BEGIN

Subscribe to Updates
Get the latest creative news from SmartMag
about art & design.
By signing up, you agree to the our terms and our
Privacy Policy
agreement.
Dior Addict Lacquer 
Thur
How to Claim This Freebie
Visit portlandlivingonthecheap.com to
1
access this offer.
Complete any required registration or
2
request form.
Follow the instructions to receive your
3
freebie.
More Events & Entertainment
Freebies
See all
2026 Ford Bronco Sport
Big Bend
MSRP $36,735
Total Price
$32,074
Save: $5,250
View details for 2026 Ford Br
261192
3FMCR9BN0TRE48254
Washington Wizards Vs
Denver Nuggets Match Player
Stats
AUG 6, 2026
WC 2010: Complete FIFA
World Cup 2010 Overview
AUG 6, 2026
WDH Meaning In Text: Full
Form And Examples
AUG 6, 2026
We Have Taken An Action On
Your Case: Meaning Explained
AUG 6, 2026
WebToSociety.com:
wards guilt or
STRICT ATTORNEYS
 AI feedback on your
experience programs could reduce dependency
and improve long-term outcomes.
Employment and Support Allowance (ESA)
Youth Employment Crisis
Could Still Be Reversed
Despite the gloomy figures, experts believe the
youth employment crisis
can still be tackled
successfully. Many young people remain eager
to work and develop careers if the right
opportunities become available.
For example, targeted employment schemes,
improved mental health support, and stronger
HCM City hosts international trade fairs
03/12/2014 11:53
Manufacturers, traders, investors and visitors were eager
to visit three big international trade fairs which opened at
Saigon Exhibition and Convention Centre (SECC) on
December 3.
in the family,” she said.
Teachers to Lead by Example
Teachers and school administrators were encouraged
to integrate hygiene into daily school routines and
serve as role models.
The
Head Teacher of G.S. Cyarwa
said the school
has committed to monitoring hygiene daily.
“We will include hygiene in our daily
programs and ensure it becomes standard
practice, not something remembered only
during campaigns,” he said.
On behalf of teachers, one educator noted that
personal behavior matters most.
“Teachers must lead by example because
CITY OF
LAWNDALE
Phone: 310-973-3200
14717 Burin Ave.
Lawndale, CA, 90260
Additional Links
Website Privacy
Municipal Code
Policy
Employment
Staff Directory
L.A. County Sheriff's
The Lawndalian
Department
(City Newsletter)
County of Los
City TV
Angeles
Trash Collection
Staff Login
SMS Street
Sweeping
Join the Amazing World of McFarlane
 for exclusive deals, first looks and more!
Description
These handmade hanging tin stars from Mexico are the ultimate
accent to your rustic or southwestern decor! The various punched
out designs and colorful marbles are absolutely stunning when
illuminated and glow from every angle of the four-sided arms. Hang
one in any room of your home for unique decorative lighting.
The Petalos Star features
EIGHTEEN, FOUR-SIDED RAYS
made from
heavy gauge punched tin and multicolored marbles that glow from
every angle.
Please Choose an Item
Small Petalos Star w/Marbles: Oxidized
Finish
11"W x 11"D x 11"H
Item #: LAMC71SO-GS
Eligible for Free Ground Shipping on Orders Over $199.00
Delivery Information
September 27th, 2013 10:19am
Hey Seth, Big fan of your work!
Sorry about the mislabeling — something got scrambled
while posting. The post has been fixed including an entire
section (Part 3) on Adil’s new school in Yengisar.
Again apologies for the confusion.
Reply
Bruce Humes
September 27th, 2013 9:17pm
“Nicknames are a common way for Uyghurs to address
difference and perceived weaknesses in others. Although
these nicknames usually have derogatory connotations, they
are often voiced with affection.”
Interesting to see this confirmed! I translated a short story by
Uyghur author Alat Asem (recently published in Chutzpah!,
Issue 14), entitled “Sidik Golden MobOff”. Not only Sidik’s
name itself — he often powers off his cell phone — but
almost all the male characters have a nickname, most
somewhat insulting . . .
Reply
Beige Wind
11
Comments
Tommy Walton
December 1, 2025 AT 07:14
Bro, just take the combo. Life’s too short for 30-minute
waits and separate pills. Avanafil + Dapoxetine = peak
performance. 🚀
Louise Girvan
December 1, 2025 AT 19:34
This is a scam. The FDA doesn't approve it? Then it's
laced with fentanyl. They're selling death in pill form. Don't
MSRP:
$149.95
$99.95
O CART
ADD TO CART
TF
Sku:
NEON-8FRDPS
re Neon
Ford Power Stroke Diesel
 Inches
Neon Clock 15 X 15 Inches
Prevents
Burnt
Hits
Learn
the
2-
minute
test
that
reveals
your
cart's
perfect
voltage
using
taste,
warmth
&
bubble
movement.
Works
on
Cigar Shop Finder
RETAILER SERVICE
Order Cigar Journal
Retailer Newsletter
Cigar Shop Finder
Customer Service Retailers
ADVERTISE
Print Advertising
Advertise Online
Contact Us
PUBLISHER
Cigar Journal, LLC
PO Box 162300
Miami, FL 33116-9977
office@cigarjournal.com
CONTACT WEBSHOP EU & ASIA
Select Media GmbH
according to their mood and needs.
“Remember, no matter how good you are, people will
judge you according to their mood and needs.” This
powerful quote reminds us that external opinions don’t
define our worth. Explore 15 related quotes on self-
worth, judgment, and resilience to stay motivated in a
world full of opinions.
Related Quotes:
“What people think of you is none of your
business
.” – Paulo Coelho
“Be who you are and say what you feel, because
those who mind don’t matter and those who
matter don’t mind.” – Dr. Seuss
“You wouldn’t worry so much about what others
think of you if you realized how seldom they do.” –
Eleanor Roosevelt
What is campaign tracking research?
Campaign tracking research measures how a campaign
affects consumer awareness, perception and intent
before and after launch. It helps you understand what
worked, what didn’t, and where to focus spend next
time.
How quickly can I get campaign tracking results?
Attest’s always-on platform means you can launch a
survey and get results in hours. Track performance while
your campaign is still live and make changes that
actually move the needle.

END

• The task:
Your answer should be a single number: how many lines in the listing above contain "school"?

• Your response:
4